Yesterday, I was with Kaity in town and we bought a pound of ground coffee from a coffee bean specialty store in Westfield. The clerk asked me if I knew about their "free cup of coffee with a one pound bean purchase". I did not! My heart leapt with joy! I quickly set about pouring and preparing my free cup and savoring the feel of the free paper cup, the rich smell of the free coffee, and I even asked for the free soy milk! And then the best part, the first sip. Ahhhhhh! Delicious. This exciting joyful experience I can attribute directly to Daddy. Years of tagging along with him as a child on all his errands to the tire shop, auto repair shop, grocery store, hardware store, library,produce stands, etc and the look of joy on his face when we found free coffee and powdered creamer! It never mattered if he had already had his morning coffee, he never missed an opportunity for a free cup. And of course he always saved the empty cups. Yes that stack of paper cups in his car's cup holder was a constant reminder of all the exciting times he had happened onto free coffee. As I got older and acquired a taste for dunkin donuts lattes I would sometimes ask Daddy in the drive thru if I could order him something.
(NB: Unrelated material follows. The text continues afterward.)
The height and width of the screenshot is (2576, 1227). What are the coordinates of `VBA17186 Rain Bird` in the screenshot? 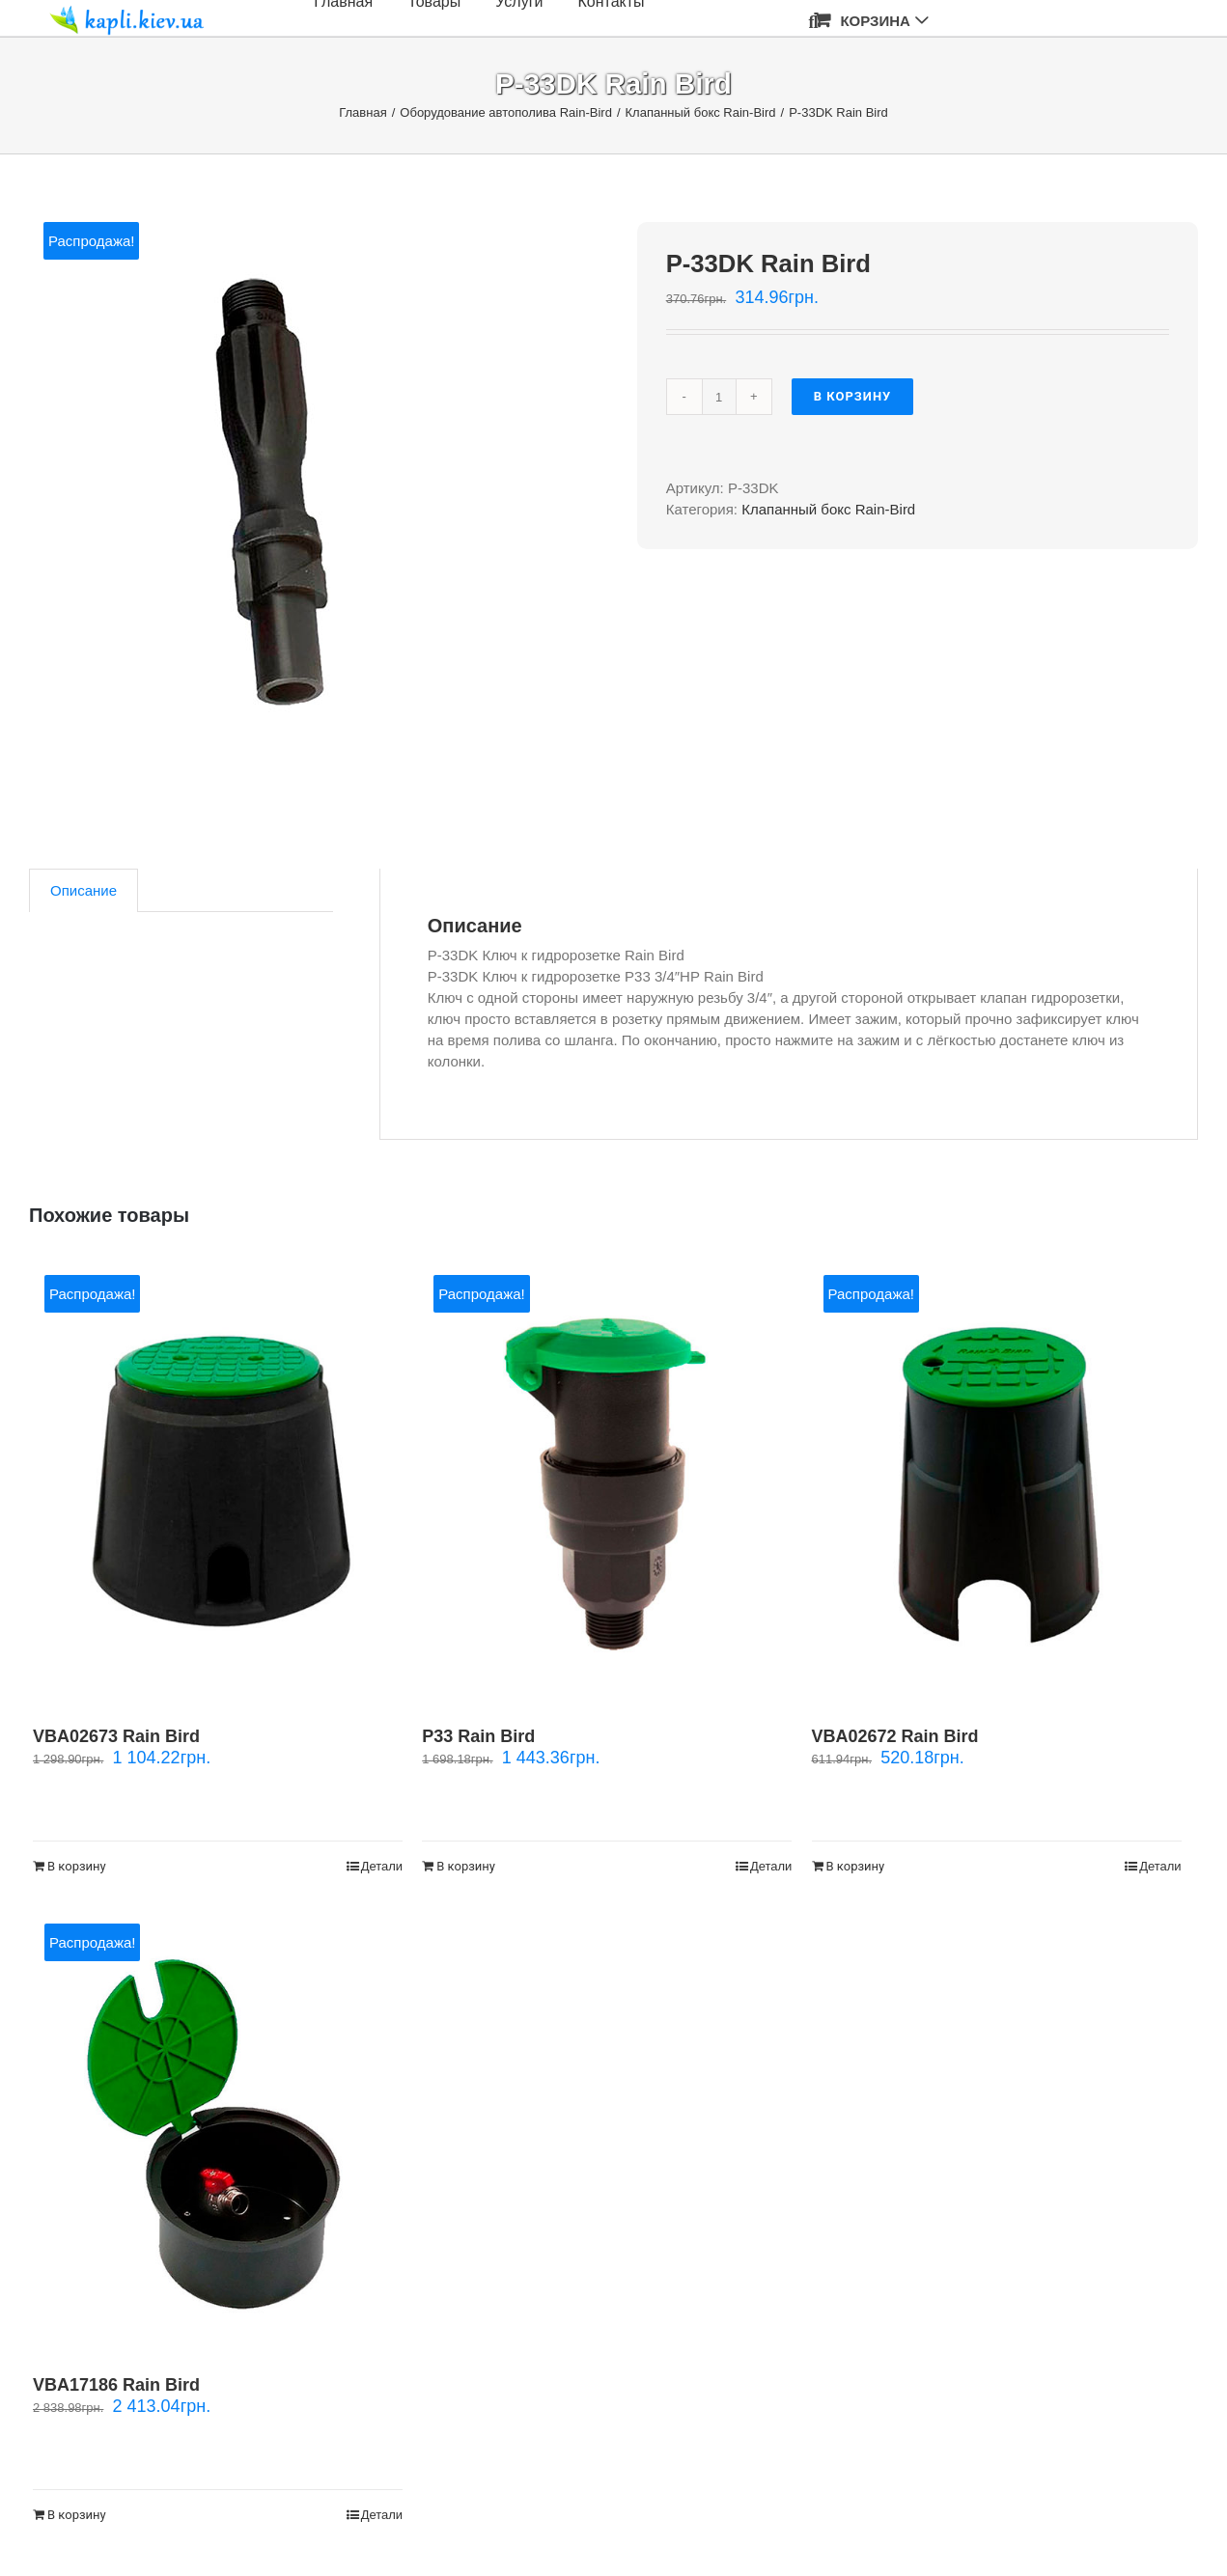 It's located at (116, 2385).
He would give me that "are you crazy" face for an answer, meaning "pay for coffee! never!". So as he got older and older, I would make efforts to collect coupons for a free dunkin donuts coffee, and always take such joy in seeing his happy face as he reached out for the free cup.

Coffee is one of life's simple pleasures. And thanks to Daddy, in addition to finding "heads up" pennies on the ground, I have the lifelong opportunity for joy each time I run into a jiffy lube, or doctors office where there is a coffee station and I'm told to "help myself".